Ranganath PaiSreedharaManipal college of pharmaceutical sciences, India
Competing interests: NIL
1382024
Reviewer Comment 1: In the abstract, the author describes the method as "we have used different modules that were used in previous studies with a little modification", but in fact, the method used by the author is a routine application, and there is no prominent modification.
Response to comment 1: We used Maestro, a graphical interface of Schrodinger, for our computational simulation studies. In the present work, we have used different modules such as Protein Preparation Wizard for Protein Preparation, LigPrep for Ligand Preparation, Qikprop for ADME (Absorption, Distribution, Metabolism and Excretion) prediction, Glide for docking studies, Prime for Binding energy prediction and Desmond for Molecular dynamic simulation studies used.
Reviewer Comment 2: In the introduction section, is there only one sentence to summarize the article?
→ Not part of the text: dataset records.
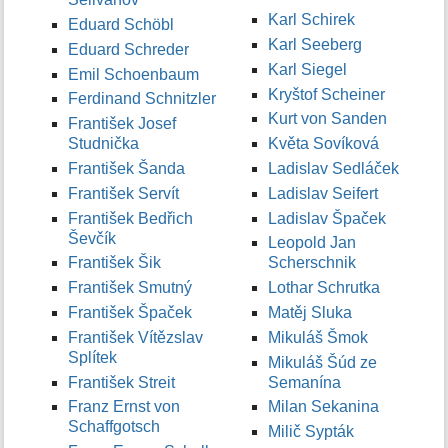
Karl Schirek
Eduard Schöbl
Karl Seeberg
Eduard Schreder
Karl Siegel
Emil Schoenbaum
Kryštof Scheiner
Ferdinand Schnitzler
Kurt von Sanden
František Josef
Studnička
Květa Sovíková
František Šanda
Ladislav Sedláček
František Servít
Ladislav Seifert
František Bedřich
Ladislav Špaček
Ševčík
Leopold Jan
František Šik
Scherschnik
František Smutný
Lothar Schrutka
František Špaček
Matěj Sluka
František Vítězslav
Mikuláš Šmok
Splítek
Mikuláš Šúd ze
František Streit
Semanína
Franz Ernst von
Milan Sekanina
Schaffgotsch
Milič Sypták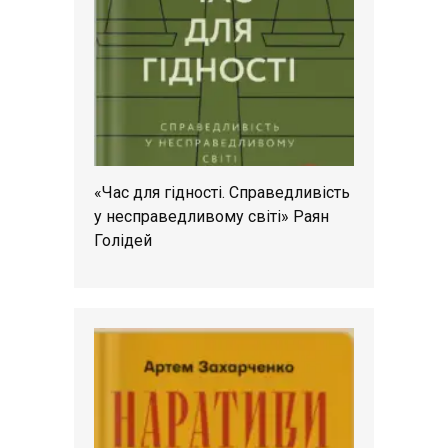
«Час для гідності. Справедливість
у несправедливому світі» Раян
Голідей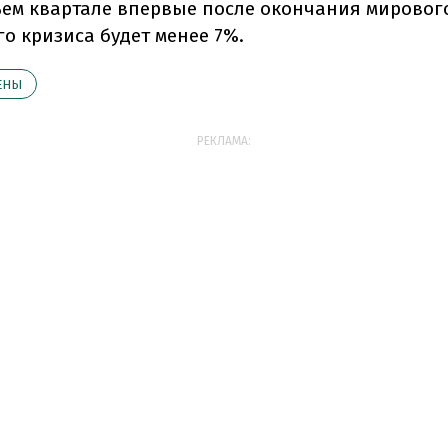
тьем квартале впервые после окончания мировог
о кризиса будет менее 7%.
ЕНЫ
РЕКЛАМА: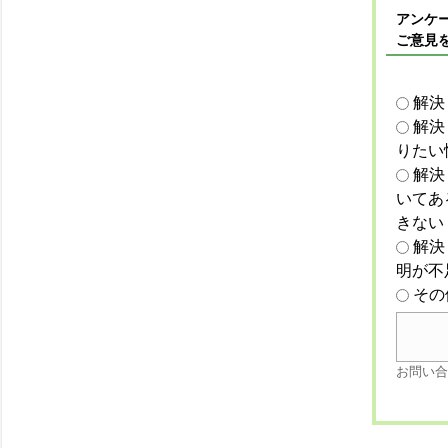
アンケー
ご意見
解決
解決
りたい
解決
いてあ
きない
解決
明が不
その
お問い合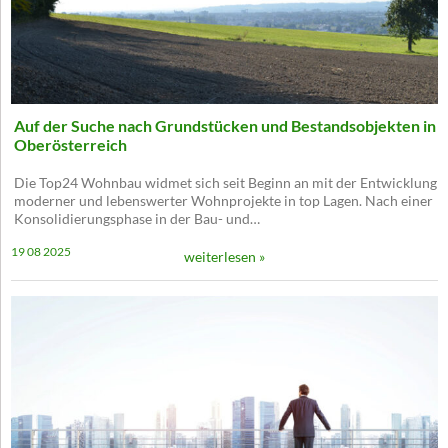
Auf der Suche nach Grundstücken und Bestandsobjekten in
Oberösterreich
Die Top24 Wohnbau widmet sich seit Beginn an mit der Entwicklung
moderner und lebenswerter Wohnprojekte in top Lagen. Nach einer
Konsolidierungsphase in der Bau- und…
19 08 2025
weiterlesen »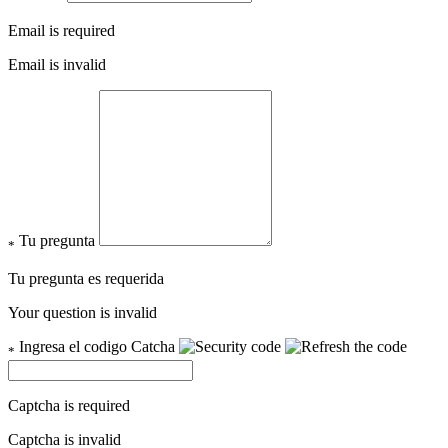
Email is required
Email is invalid
Tu pregunta
*
Tu pregunta es requerida
Your question is invalid
Ingresa el codigo Catcha
*
Captcha is required
Captcha is invalid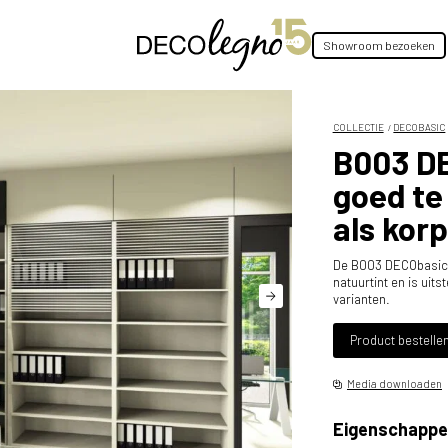
Showroom bezoeken
COLLECTIE
DECOBASIC
B003 DE
goed te
als kor
De B003 DECObasic 
natuurtint en is ui
varianten.
Product bestelle
Media downloaden
Eigenschappe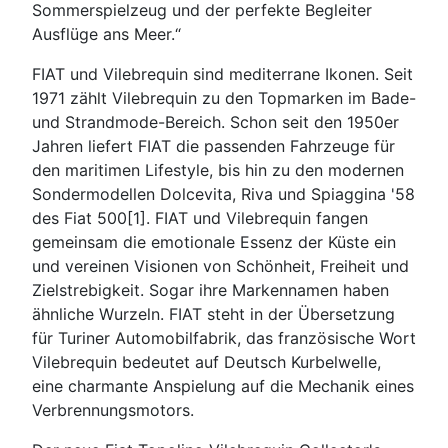
Sommerspielzeug und der perfekte Begleiter
Ausflüge ans Meer.“
FIAT und Vilebrequin sind mediterrane Ikonen. Seit
1971 zählt Vilebrequin zu den Topmarken im Bade-
und Strandmode-Bereich. Schon seit den 1950er
Jahren liefert FIAT die passenden Fahrzeuge für
den maritimen Lifestyle, bis hin zu den modernen
Sondermodellen Dolcevita, Riva und Spiaggina '58
des Fiat 500[1]. FIAT und Vilebrequin fangen
gemeinsam die emotionale Essenz der Küste ein
und vereinen Visionen von Schönheit, Freiheit und
Zielstrebigkeit. Sogar ihre Markennamen haben
ähnliche Wurzeln. FIAT steht in der Übersetzung
für Turiner Automobilfabrik, das französische Wort
Vilebrequin bedeutet auf Deutsch Kurbelwelle,
eine charmante Anspielung auf die Mechanik eines
Verbrennungsmotors.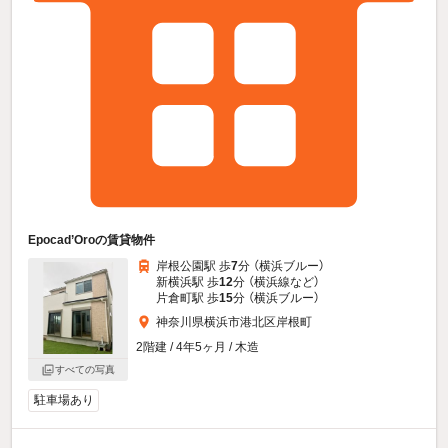
Epocad’Oroの賃貸物件
岸根公園駅 歩
7
分 （横浜ブルー）
新横浜駅 歩
12
分 （横浜線
など
）
片倉町駅 歩
15
分 （横浜ブルー）
神奈川県横浜市港北区岸根町
2階建 / 4年5ヶ月 / 木造
すべての写真
駐車場あり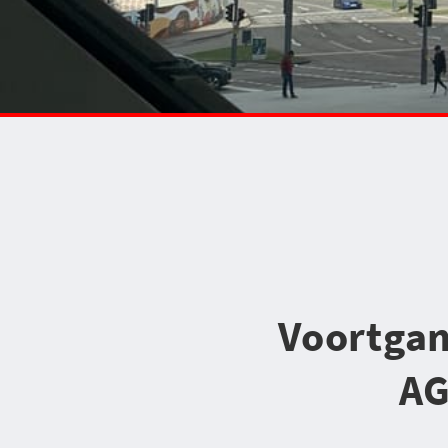
Voortgan
AG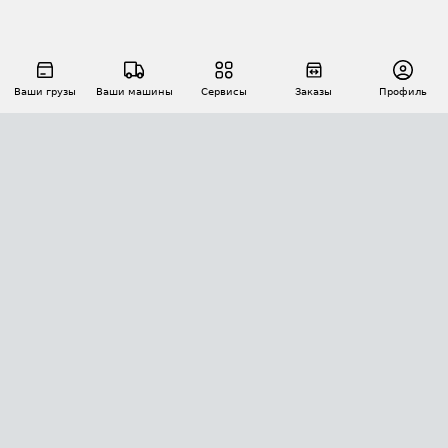
Ваши грузы
Ваши машины
Сервисы
Заказы
Профиль
АВТОМАТИЗАЦИЯ ПЕРЕВОЗОК
Площадки
Заказы
Торги
Тендеры
АТИ-Доки
GPS-мониторинг
АТИ Мессенджер
Цепочки грузов
API ATI.SU
ПОЛЕЗНОЕ
Расчет расстояний
БЕЗОПАСНОСТЬ
Академия ATI.SU
ATI.SU о безопасности
Звезды ATI.SU на вашем сайте
КОНТАКТЫ И ТАРИФЫ
Памятка по проверке контрагентов
Индекс ATI.SU FTL РФ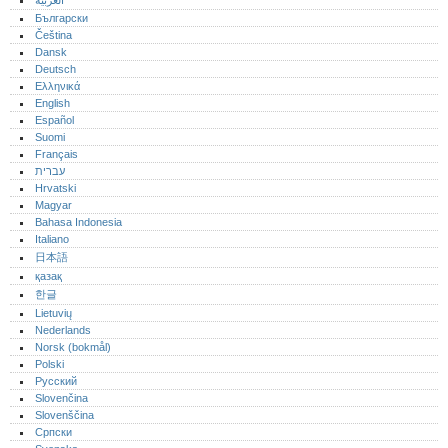
العربية
Български
Čeština
Dansk
Deutsch
Ελληνικά
English
Español
Suomi
Français
עברית
Hrvatski
Magyar
Bahasa Indonesia
Italiano
日本語
қазақ
한글
Lietuvių
Nederlands
Norsk (bokmål)‎
Polski
Русский
Slovenčina
Slovenščina
Српски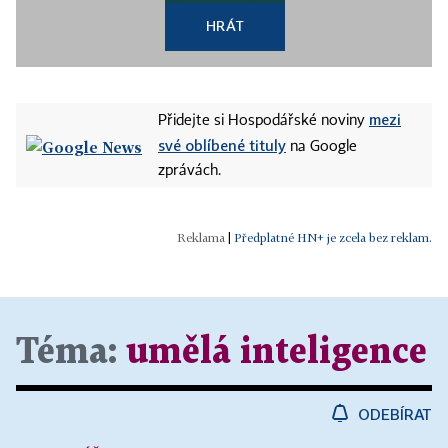
HRÁT
mezi
Přidejte si Hospodářské noviny
své oblíbené tituly
na Google
zprávách.
|
Předplatné HN+ je zcela bez reklam.
Téma:
umělá inteligence
ODEBÍRAT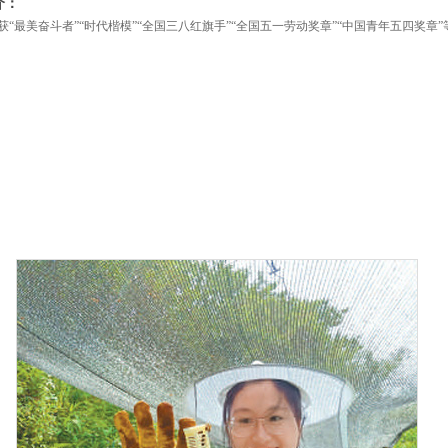
介：
获“最美奋斗者”“时代楷模”“全国三八红旗手”“全国五一劳动奖章”“中国青年五四奖章”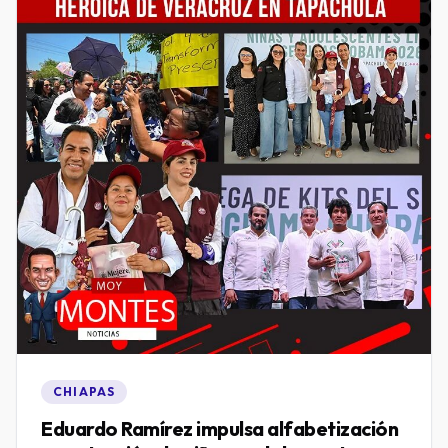
CHIAPAS
Eduardo Ramírez impulsa alfabetización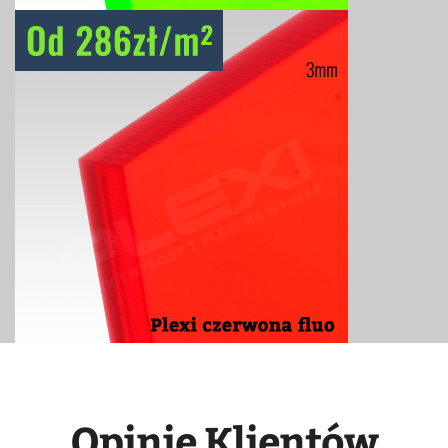
Opinie Klientów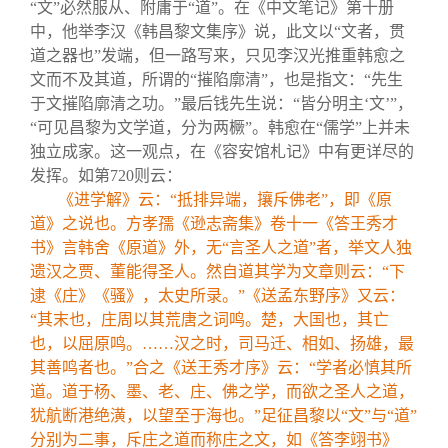
“文”必然服从、附庸于“道”。在《中文笔记》第十册
中，他举李汉《韩昌黎文集序》说，此文以“文者，贯
道之器也”发端，但一路写来，只见李汉光推重韩愈之
文而不及其道，所谓的“摧陷廓清”，也是指文：“先生
于文摧陷廓清之功。”最后钱先生说：“皆分明主‘文’”，
“可见昌黎为文学道，分为两橛”。韩愈在“儒学”上并未
独立成家。这一观点，在《容安馆札记》中有更详尽的
发挥。如第720则云：
《进学解》云：“抵排异端，攘斥佛老”，即《原
道》之说也。方孝孺《逊志斋集》卷十一《答王秀才
书》言韩舍《原道》外，无“言圣人之道”者，举文人独
遗汉之贾、董能得圣人。然自道其学为文章则云：“下
逮《庄》《骚》，太史所录。”《送孟东野序》又云：
“其末也，庄周以其荒唐之词鸣。楚，大国也，其亡
也，以屈原鸣。……汉之时，司马迁、相如、扬雄，最
其善鸣者也。”合之《送王秀才序》云：“学者必慎其所
道。道于杨、墨、老、庄、佛之学，而欲之圣人之道，
犹航断港绝潢，以望至于海也。”足征昌黎以“文”与“道”
分别为二事，斥庄之道而称庄之文，如《答李翊书》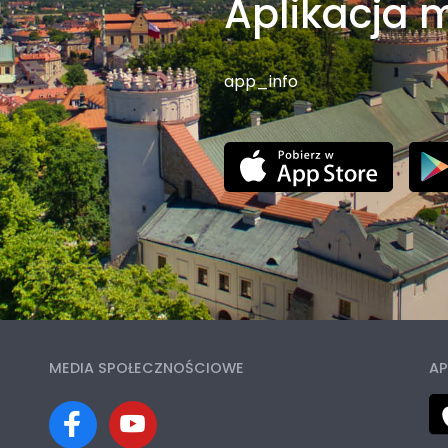
Aplikacja 
app_info
MEDIA SPOŁECZNOŚCIOWE
AP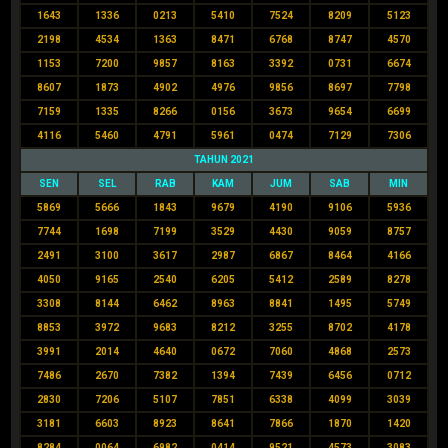
1643
1336
0213
5410
7524
8209
5123
2198
4534
1363
8471
6768
8747
4570
1153
7200
9857
8163
3392
0731
6674
8607
1873
4902
4976
9856
8697
7798
7159
1335
8266
0156
3673
9654
6699
4116
5460
4791
5961
0474
7129
7306
TAHUN 2021
SEN
SEL
RAB
KAM
JUM
SAB
MIN
5869
5666
1843
9679
4190
9106
5936
7744
1698
7199
3529
4430
9059
8757
2491
3100
3617
2987
6867
8464
4166
4050
9165
2540
6205
5412
2589
8278
3308
8144
6462
8963
8841
1495
5749
8853
3972
9683
8212
3255
8702
4178
3991
2014
4640
0672
7060
4868
2573
7486
2670
7382
1394
7439
6456
0712
2830
7206
5107
7851
6338
4099
3039
3181
6603
8923
8641
7866
1870
1420
8284
0064
6982
0414
9521
4573
3083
Response to comment 2: For better BBB permeation, the structure was finalized based on a wet lab. So, based on this literature search, we have selected core imidazole scaffold for our study, and from that core imidazole scaffold, we have drawn sub-structures in the enamine database. Then docking studies were done on the compounds and subjected to ADME (Qikprop). A molecular dynamic simulation study was conducted on nine compounds.
Reviewer Comment 3: The content of the whole study is simple, the innovation is poor, and the workload is less, which is not enough to support a research article.
Therefore, it is hoped that the author can modify some contents of the article and add some follow-up experiments to make the article more comprehensive.
Response to comment 3: The reviewer's comment is completely one-sided. We regret to answer this comment, and we completely disagree with the reviewer's suggestion, as this work took 18 months from the conceptualization of the idea. This work is computational modelling, and our objectives are clear, and in our view, the data generated is sufficient to make the conclusion.